En l’espèce, la commune de Belleville-sur-Loire avait publié un avis d’appel public à la concurrence en vue de l’attribution d’un marché à bons de commande pour l’entretien de ses espaces verts. Les quatre lots que comprenait le marché avaient été finalement attribués à la société Milan Paysages. Mais à la suite d’un déféré préfectoral, le tribunal administratif d’Orléans annula les quatre contrats passés par la commune. Face au rejet de sa demande par le juge administratif d’appel, la commune de Belleville-sur-Loire forma alors un pourvoi devant la haute juridiction administrative.

Confirmant l’arrêt d’appel, le Conseil d’État rejette le pourvoi de la commune. Celui-ci estime que la méthode de notation adoptée par cette commune pour la mise en œuvre de chacun des critères de sélection des offres portait atteinte aux principes d’égalité de traitement des candidats et de transparence des procédures.
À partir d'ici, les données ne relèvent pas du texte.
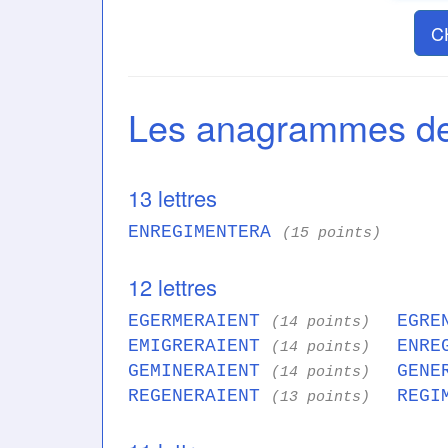
C
Les anagrammes 
13 lettres
ENREGIMENTERA
(15 points)
12 lettres
EGERMERAIENT
EGRE
(14 points)
EMIGRERAIENT
ENRE
(14 points)
GEMINERAIENT
GENE
(14 points)
REGENERAIENT
REGI
(13 points)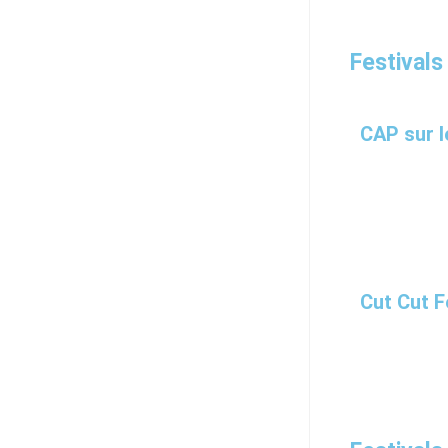
Festivals
CAP sur l
Cut Cut F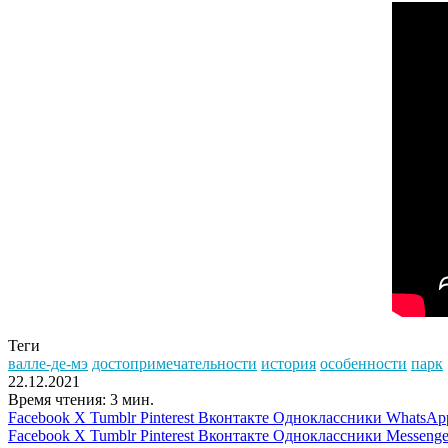
Теги
валле-де-мэ
достопримечательности
история
особенности
парк
22.12.2021
Время чтения: 3 мин.
Facebook
X
Tumblr
Pinterest
Вконтакте
Одноклассники
WhatsAp
Facebook
X
Tumblr
Pinterest
Вконтакте
Одноклассники
Messenge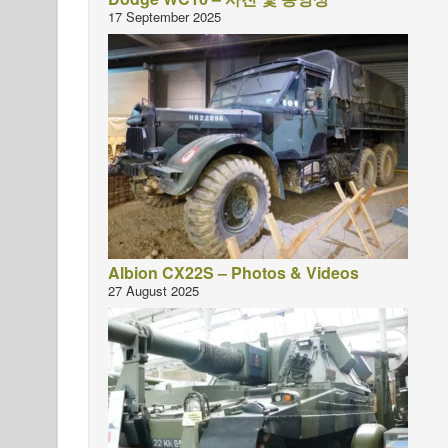
17 September 2025
Albion CX22S – Photos & Videos
27 August 2025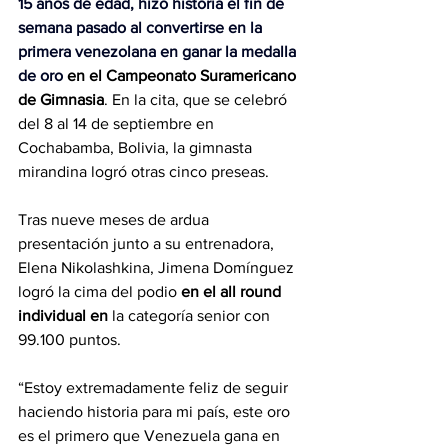
15 años de edad, hizo historia el fin de 
semana pasado al convertirse en la 
primera venezolana en ganar la medalla 
de oro
 en el Campeonato Suramericano 
de Gimnasia
. En la cita, que se celebró 
del 8 al 14 de septiembre en 
Cochabamba, Bolivia, la gimnasta 
mirandina logró otras cinco preseas.
Tras nueve meses de ardua 
presentación junto a su entrenadora, 
Elena Nikolashkina, Jimena Domínguez 
logró la cima del podio
 en el all round 
individual en 
la categoría senior con 
99.100 puntos.
“Estoy extremadamente feliz de seguir 
haciendo historia para mi país, este oro 
es el primero que Venezuela gana en 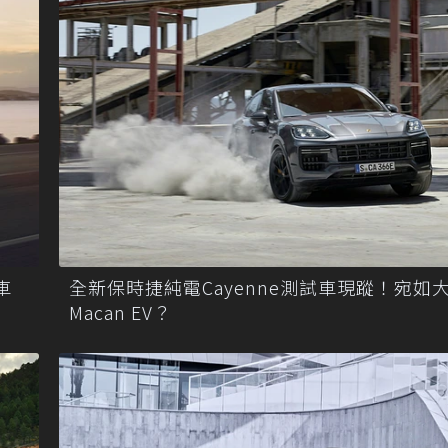
車
全新保時捷純電Cayenne測試車現蹤！宛如
Macan EV？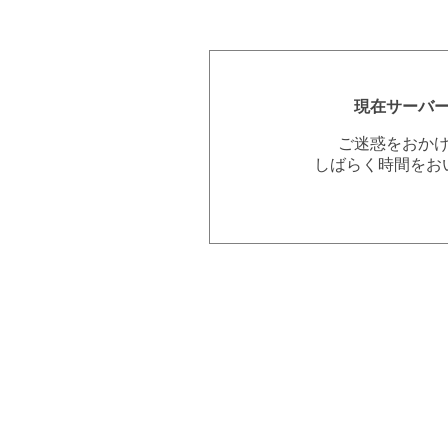
現在サーバ
ご迷惑をおか
しばらく時間をお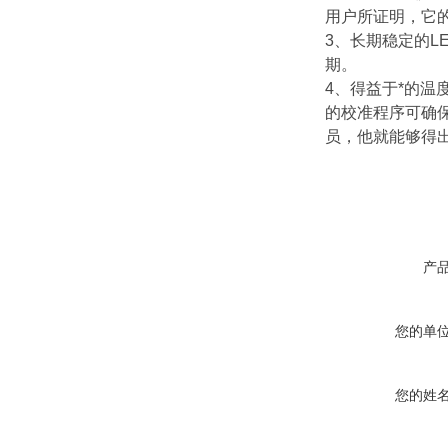
用户所证明，它
3、长期稳定的L
期。
4、得益于*的温
的校准程序可确
员，他就能够得
产
您的单
您的姓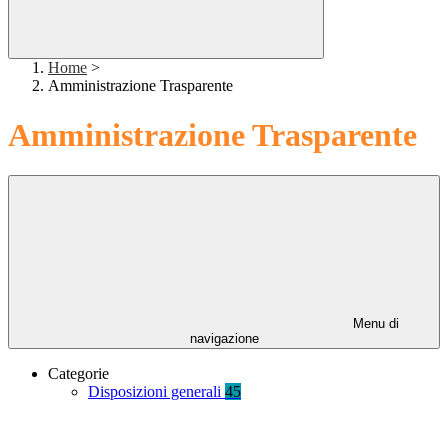
Home
>
Amministrazione Trasparente
Amministrazione Trasparente
Menu di
navigazione
Categorie
Disposizioni generali
45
En effet, si les pouvoirs adjudicateurs peuvent établir librement la méthode de notation des offres, cette liberté n’est toutefois pas absolue. Ainsi, la haute juridiction administrative souligne que « ces méthodes de notation sont entachées d'irrégularité si, en méconnaissance des principes fondamentaux d'égalité de traitement des candidats et de transparence des procédures, elles sont par elles-mêmes de nature à priver de leur portée les critères de sélection ou à neutraliser leur pondération et sont, de ce fait, susceptibles de conduire, pour la mise en œuvre de chaque critère, à ce que la meilleure note ne soit pas attribuée à la meilleure offre, ou, au regard de l'ensemble des critères pondérés, à ce que l'offre économiquement la plus avantageuse ne soit pas choisie ».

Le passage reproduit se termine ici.